### Task
Scan the records that follow, and whenever a line has the word "svého", copy it.

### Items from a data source
• • • •

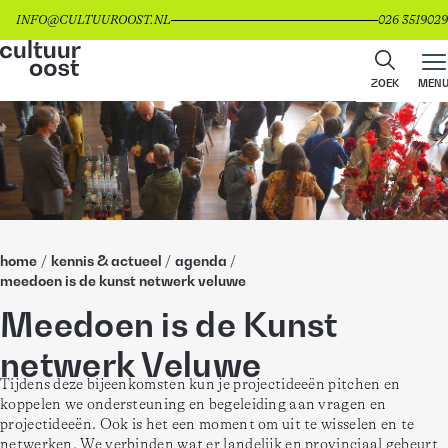
INFO@CULTUUROOST.NL
026 3519029
ZOEK
MEN
home
/
kennis & actueel
/
agenda
/
meedoen is de kunst netwerk veluwe
Meedoen is de Kunst
netwerk Veluwe
Tijdens deze bijeenkomsten kun je projectideeën pitchen en 
koppelen we ondersteuning en begeleiding aan vragen en 
projectideeën. Ook is het een moment om uit te wisselen en te 
netwerken. We verbinden wat er landelijk en provinciaal gebeurt 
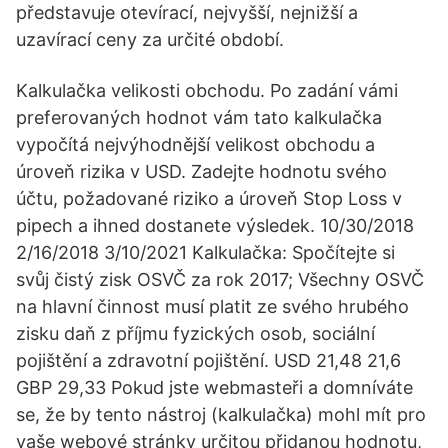
představuje otevírací, nejvyšší, nejnižší a
uzavírací ceny za určité období.
Kalkulačka velikosti obchodu. Po zadání vámi
preferovaných hodnot vám tato kalkulačka
vypočítá nejvýhodnější velikost obchodu a
úroveň rizika v USD. Zadejte hodnotu svého
účtu, požadované riziko a úroveň Stop Loss v
pipech a ihned dostanete výsledek. 10/30/2018
2/16/2018 3/10/2021 Kalkulačka: Spočítejte si
svůj čistý zisk OSVČ za rok 2017; Všechny OSVČ
na hlavní činnost musí platit ze svého hrubého
zisku daň z příjmu fyzických osob, sociální
pojištění a zdravotní pojištění. USD 21,48 21,6
GBP 29,33 Pokud jste webmasteři a domníváte
se, že by tento nástroj (kalkulačka) mohl mít pro
vaše webové stránky určitou přidanou hodnotu,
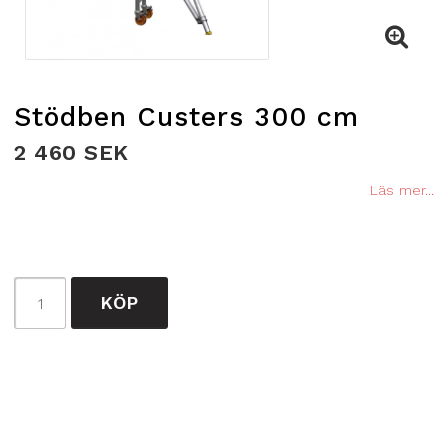
Stödben Custers 300 cm
2 460 SEK
Läs mer...
KÖP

• • • •

### Problem solution
úroveň rizika v USD. Zadejte hodnotu svého
na hlavní činnost musí platit ze svého hrubého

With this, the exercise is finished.